By Islamuddin Sajid
ISLAMABAD, Pakistan (AA) - Pakistani schoolchildren on Friday thanked Turkish President Recep Tayyip Erdogan for his support of the Rohingya Muslims in Myanmar.
Since Aug. 25, 2017, some 650,000 refugees, mostly children and women, fled Myanmar when Myanmar forces launched a crackdown on the minority Muslim community, according to the UN. At least 9,000 Rohingya were killed in the Rakhine state from Aug. 25 to Sept. 24, according to Doctors Without Borders.
The students voiced their appreciation of the president in over a hundred letters received by the Turkish Embassy in Islamabad, the embassy's spokesman told Anadolu Agency.

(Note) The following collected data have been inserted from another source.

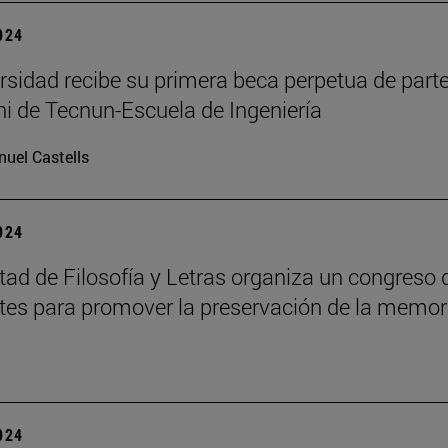
2024
rsidad recibe su primera beca perpetua de part
i de Tecnun-Escuela de Ingeniería
uel Castells
2024
tad de Filosofía y Letras organiza un congreso 
tes para promover la preservación de la memor
2024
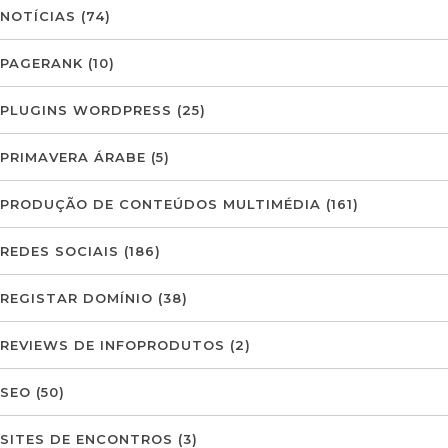
NOTÍCIAS
(74)
PAGERANK
(10)
PLUGINS WORDPRESS
(25)
PRIMAVERA ÁRABE
(5)
PRODUÇÃO DE CONTEÚDOS MULTIMÉDIA
(161)
REDES SOCIAIS
(186)
REGISTAR DOMÍNIO
(38)
REVIEWS DE INFOPRODUTOS
(2)
SEO
(50)
SITES DE ENCONTROS
(3)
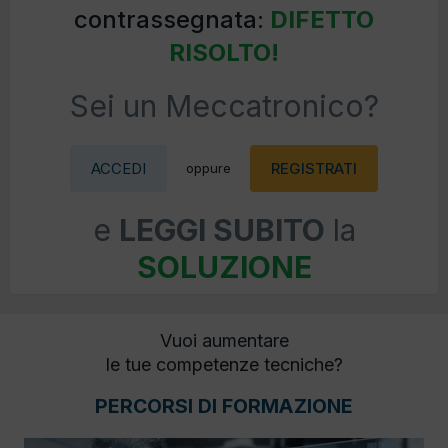
contrassegnata:
DIFETTO
RISOLTO!
Sei un Meccatronico?
ACCEDI
REGISTRATI
oppure
e
LEGGI SUBITO
la
SOLUZIONE
Vuoi aumentare
le tue competenze tecniche?
PERCORSI DI FORMAZIONE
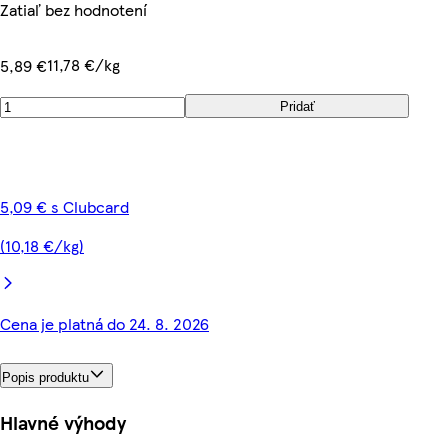
Zatiaľ bez hodnotení
11,78 €/kg
5,89 €
Pridať
5,09 € s Clubcard
(10,18 €/kg)
Cena je platná do 24. 8. 2026
Popis produktu
Hlavné výhody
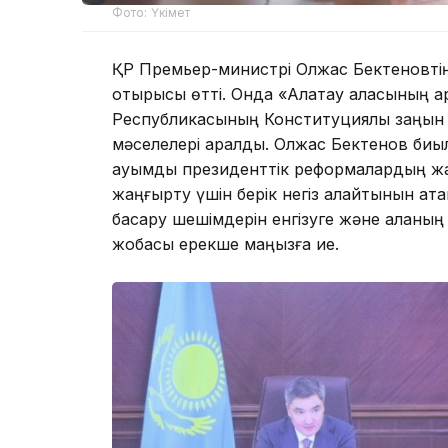
Фото: Үкімет
ҚР Премьер-министрі Олжас Бектеновтің 
отырысы өтті. Онда «Алатау қаласының арн
Республикасының Конституциялық заңын 
мәселелері қаралды. Олжас Бектенов биы
ауқымды президенттік реформалардың жа
жаңғырту үшін берік негіз қалайтынын ата
басқару шешімдерін енгізуге және қаланың 
жобасы ерекше маңызға ие.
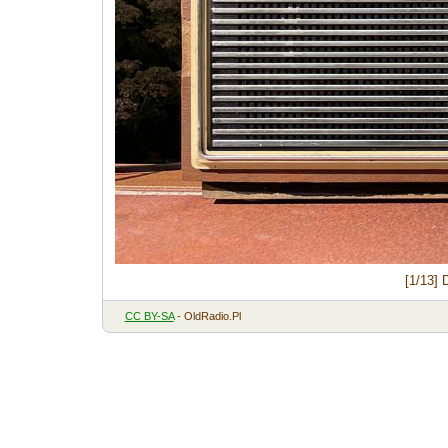
[1/13] 
CC BY-SA
- OldRadio.Pl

All the letters from the students aged 5 to 12 from the Lahore New Cantt Public School System, were addressed to the president, and have been painted by little students with different colors and words of affection.

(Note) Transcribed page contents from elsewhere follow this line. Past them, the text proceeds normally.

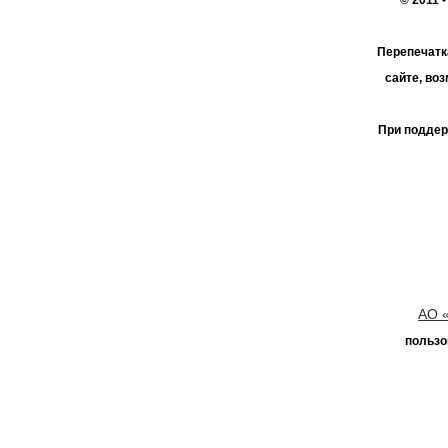
Перепечатк
сайте, во
При поддер
АО 
пользо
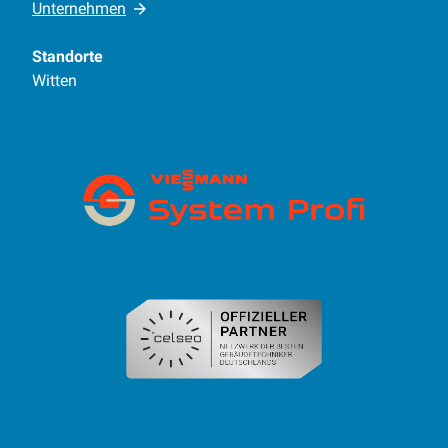
Unternehmen
Standorte
Witten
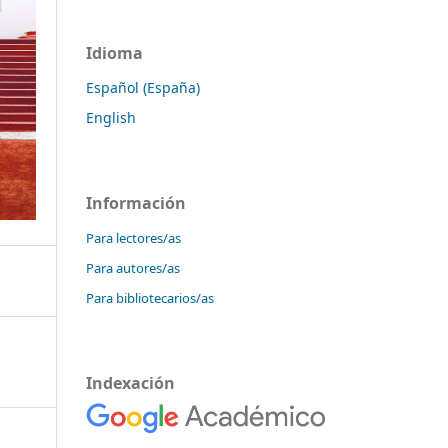
Idioma
Español (España)
English
Información
Para lectores/as
Para autores/as
Para bibliotecarios/as
Indexación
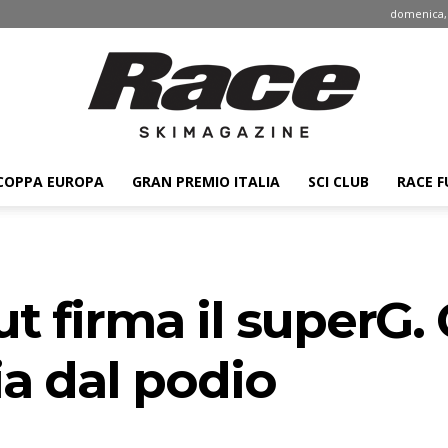
domenica, 
COPPA EUROPA
GRAN PREMIO ITALIA
SCI CLUB
RACE F
Race
t firma il superG
ski
a dal podio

"Mr. President; thank you for your kindness, you are my hero and 'I love you' as you helped a lot to the Burma Muslims," Asif Haider, a student of K-G class wrote in his letter.

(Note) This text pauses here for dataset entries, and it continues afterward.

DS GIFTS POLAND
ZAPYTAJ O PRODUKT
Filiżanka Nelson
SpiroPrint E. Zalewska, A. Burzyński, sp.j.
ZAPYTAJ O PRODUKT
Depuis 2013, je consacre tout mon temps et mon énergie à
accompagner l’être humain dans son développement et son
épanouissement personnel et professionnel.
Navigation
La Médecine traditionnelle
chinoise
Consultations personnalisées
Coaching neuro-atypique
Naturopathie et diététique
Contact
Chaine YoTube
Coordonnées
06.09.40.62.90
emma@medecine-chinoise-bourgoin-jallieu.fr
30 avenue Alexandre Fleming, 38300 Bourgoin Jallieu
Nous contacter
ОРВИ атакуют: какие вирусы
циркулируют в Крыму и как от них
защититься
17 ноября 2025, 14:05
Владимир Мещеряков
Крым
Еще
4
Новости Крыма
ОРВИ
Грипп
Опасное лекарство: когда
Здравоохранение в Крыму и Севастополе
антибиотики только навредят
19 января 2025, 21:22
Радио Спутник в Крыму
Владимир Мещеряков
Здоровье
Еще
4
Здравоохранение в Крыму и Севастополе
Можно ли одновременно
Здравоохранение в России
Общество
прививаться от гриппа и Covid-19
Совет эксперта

"I just want to express my heartfelt gratitude and say thank you for doing the help in Burma, you did a good job, your effort and hard work is truly appreciated and we are thankful to you," Arham Ali, student of grade-7 wrote in his letter.
He added: "Thank you, is just a word but it means a lot, and I will also say thank you Turkey."
Another student Rabia Amber wrote: "We all appreciate your service to Muslims. You do such a great job in Burma for Muslims thank you."
The students painted all the letters with the heading: "Mr. President Tayyip Erdogan, we love you and you are our hero."
The newly appointed Turkish ambassador to Pakistan, Mustafa Yurdakul, thanked the schoolchildren for their letters to the Turkish president and vowed that his country would continue to support Rohingya Muslims.
"Receiving these meaningful letters from our Pakistani brothers and sisters made us very happy and proud. Turkey will continue to support Rohingya Muslims and people suffering all over the world on the basis of its humanitarian diplomacy," Mustafa Yurdakul said in his statement.
The Rohingya, described by the UN as the world's most persecuted people, have faced heightened fears of attack since dozens were killed in communal violence in 2012.
In a report published on Dec. 12, the global humanitarian organization said that the deaths of 71.7 percent or 6,700 Rohingya were caused by violence. They include 730 children below the age of 5.
The UN has documented mass gang rapes, killings -- including of infants and young children -- brutal beatings, and disappearances committed by security personnel. In a report, UN investigators said such violations may have constituted crimes against humanity.